Time for Ghana to cash in on cashew
Available statistics indicate that cashew is easily the most prospective, if not already the leading non-traditional export revenue earner in the country.
There is therefore the need for the executive and all stakeholders to work together to promote the growth of Ghana’s fledgling local cashew industry.
Undoubtedly, the cashew value chain brings a wide range of opportunities from production, through processing to the export of raw nuts.
Thus, it is necessary for the government to put in place policies that would make the sub-sector attractive and transform it into a more relevant player in the new agenda for rapid economic transformation and development.
In that regard, we need to take proper account of what we so hastily and so casually refer to as Ghana’s cashew industry.
Cashew sub-sector today
It is estimated that more than 300,000 farmers are directly engaged in cashew cultivation, generating a chain of ancillary employment for about 200,000 people who work as buying agents and dealers, transporters, retailers etc.
Ghana’s cashew industry ranks high among the most competitive and efficient in Africa.
Presently, the average Ghanaian farmer gets something between 75 and 80 percent of value realisation as against 55 and 60 percent achieved by farmers in neigbouring countries like Cote d’Ivoire and Nigeria.
In spite of this, our cashew sub-sector itself is dominated by smallholder farmers who own and till up to nearly 90 per cent of the cashew farms in the country, with average farm sizes ranging from 0.8 to 0.3 hectares.
As in all subsistence farming practice in Ghana, most of these producers rely on family labour, or sometimes hired labour, for most of the work on their farms.
The much larger and more commercialised farmers account for only 12 percent of cashew farms and these operate farm sizes ranging between 4 and 40 hectares.
That the industry is capable of providing a permanent means of livelihood for more than one million families is a testament which logically warrants that cashew be designated as a strategic crop, requiring collective and well-orchestrated attention and support.
The cashew industry in Ghana currently consists of 13 processing companies with a total installed capacity of 35,000 tonnes per annum.
All, but one of the 13 plants are small scale and sadly enough, only three of them are currently in business – and even so, operating at less than 40 percent of their respective installed capacities.
In spite of the much touted conducive business environment in Ghana, it has been established beyond doubt that the cost of processing cashew in the country is prohibitive and is stifling the growth of the industry.
This unfortunate trend is the outcome of the combined effect of a number of factors, including the use of inferior processing technology which results in lower production efficiencies; the use of obsolete processing machines; poor processing infrastructure and transportation system also play a part in the soaring cost of processing.

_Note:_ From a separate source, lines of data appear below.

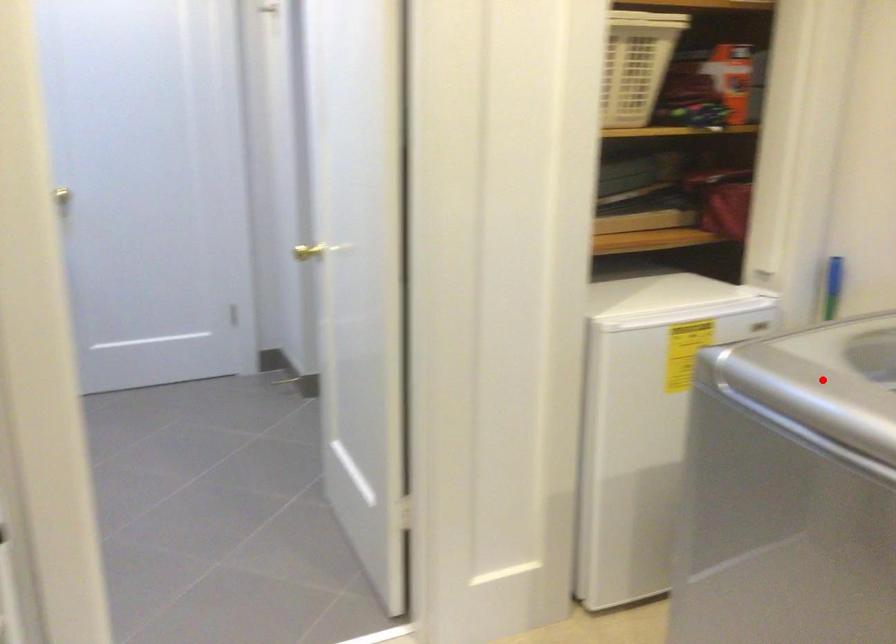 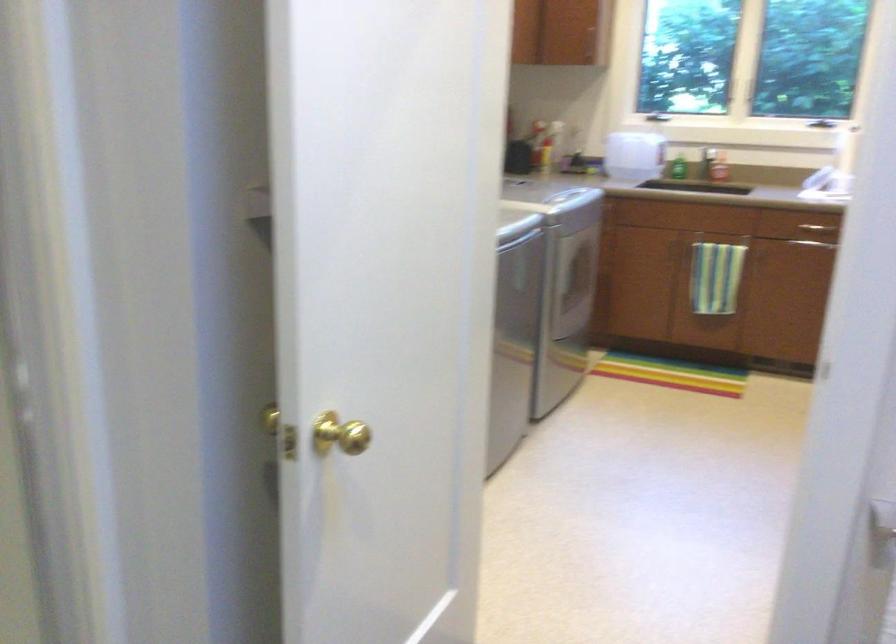 Question: I am providing you with two images of the same scene from different viewpoints. A red point is marked on the first image. Can you still see the location of the red point in image 2?

Choices:
 (A) Yes
 (B) No

Answer: (B) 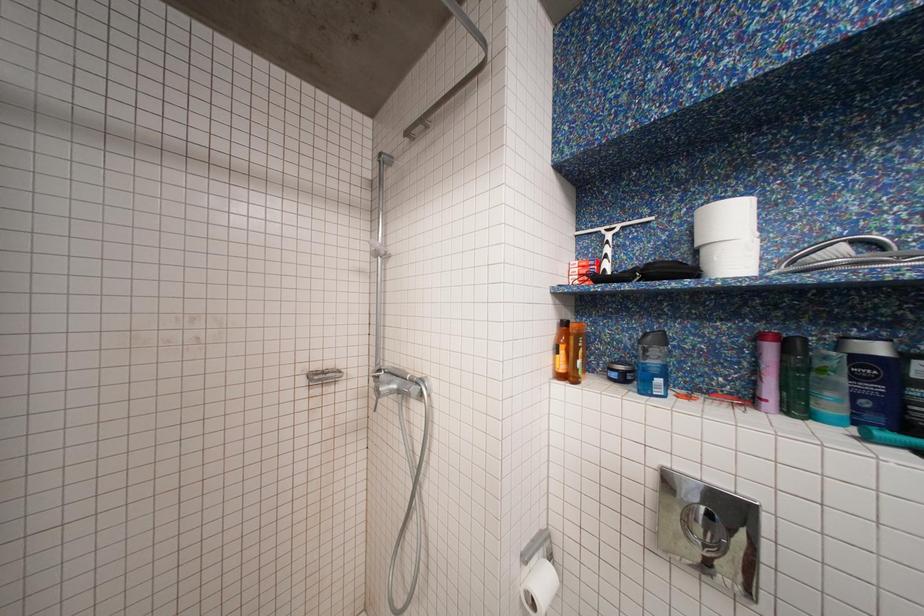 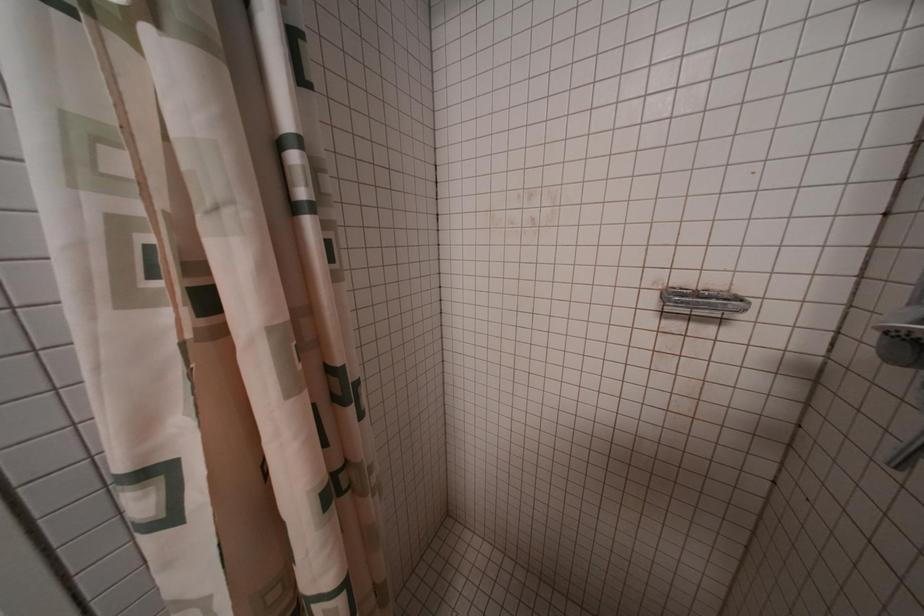 Question: Based on the continuous images, in which direction is the camera rotating? Reply with the corresponding letter.

Choices:
 (A) Left
 (B) Right
 (C) Up
 (D) Down

Answer: (A) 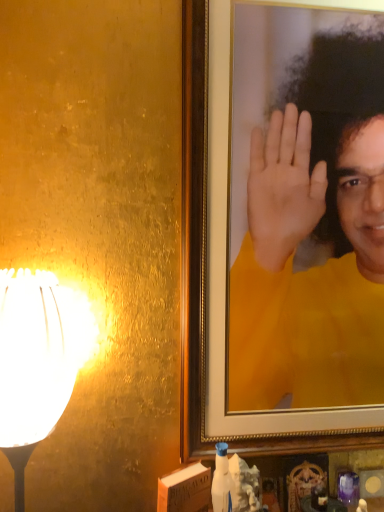 Question: Is white glossy lampshade at left to the left or to the right of yellow matte portrait at upper right in the image?

Choices:
 (A) right
 (B) left

Answer: (B)

Question: From the image's perspective, is white glossy lampshade at left positioned above or below yellow matte portrait at upper right?

Choices:
 (A) above
 (B) below

Answer: (B)

Question: From a real-world perspective, relative to yellow matte portrait at upper right, is white glossy lampshade at left vertically above or below?

Choices:
 (A) below
 (B) above

Answer: (A)

Question: From a real-world perspective, is yellow matte portrait at upper right above or below white glossy lampshade at left?

Choices:
 (A) below
 (B) above

Answer: (B)

Question: Considering the positions of yellow matte portrait at upper right and white glossy lampshade at left in the image, is yellow matte portrait at upper right taller or shorter than white glossy lampshade at left?

Choices:
 (A) short
 (B) tall

Answer: (B)

Question: From the image's perspective, is yellow matte portrait at upper right located above or below white glossy lampshade at left?

Choices:
 (A) above
 (B) below

Answer: (A)

Question: Is point (283, 194) positioned closer to the camera than point (72, 314)?

Choices:
 (A) farther
 (B) closer

Answer: (A)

The result of the high cost of local processing is that, a large proportion of Ghana’s cashew has had to be exported in its raw form, cutting off important job opportunities and income along the value chain.
Another thorny issue confronting the industry is the pricing of raw cashew nuts (RCN).
The price of RCN is not, and cannot be arbitrarily fixed or dictated as certain local buyers erroneously agitate for, as though Ghana were the sole producer of cashew for the rest of the world! RCN pricing is decided globally, based on the dynamics of supply and demand as influenced by large RCN origins like Guinea Bissau and Cote d’Ivoire and large processing countries like Vietnam and India.
Some operators have pointed to subsidisation of the local price of RCN to enable processors procure more and keep in business.
But one may wonder whether this is the wisest way to go! It is the view of many observers of the industry, that it will be a disastrous disincentive to the sub-sector to attempt to subsidise the pricing of raw cashew nuts in order to beef up processing while the existing processing infrastructure is known to be moribund and uncompetitive.
To drive the sub-sector forward, the major challenge confronting us and the government, it appears, is to ensure that processors lagging behind are supported to be efficient to be able match up with other processing locations in the country.
Indeed for the cashew industry to grow expeditiously, care ought to be taken so that the country does not fall for the temptation of mollifying certain influential players along the chain by imposing lower prices for raw cashew nuts or even imposing undue taxes on raw cashew exports. Why?
The answer is simple. Because either way, it is the most important cog in the cashew value chain – the farmer - who will suffer.
If prices are artificially imposed for instance, farmers and entire cashew farming communities cannot realize desired benefits from their labour and would naturally turn to other avenues for more rewarding means of livelihood.
Eventually, our cashew sub-sector could be wiped out altogether, along with its prospects for job creation, sustainability of farmer livelihood and the handsome receipts we are already making in foreign exchange earnings for Ghana.
The farmer’s know-how, capabilities and well-being remain fundamental to the quest for building a truly competitive sub-regional hub for cashew production in Ghana.
To ensure that the farmer gets the maximum benefit from his business and engender further investment in crop growth, it is imperative that we allow the industry to function in a non-restrictive field and encourage stakeholders to adopt and apply progressive market-sensitive modules.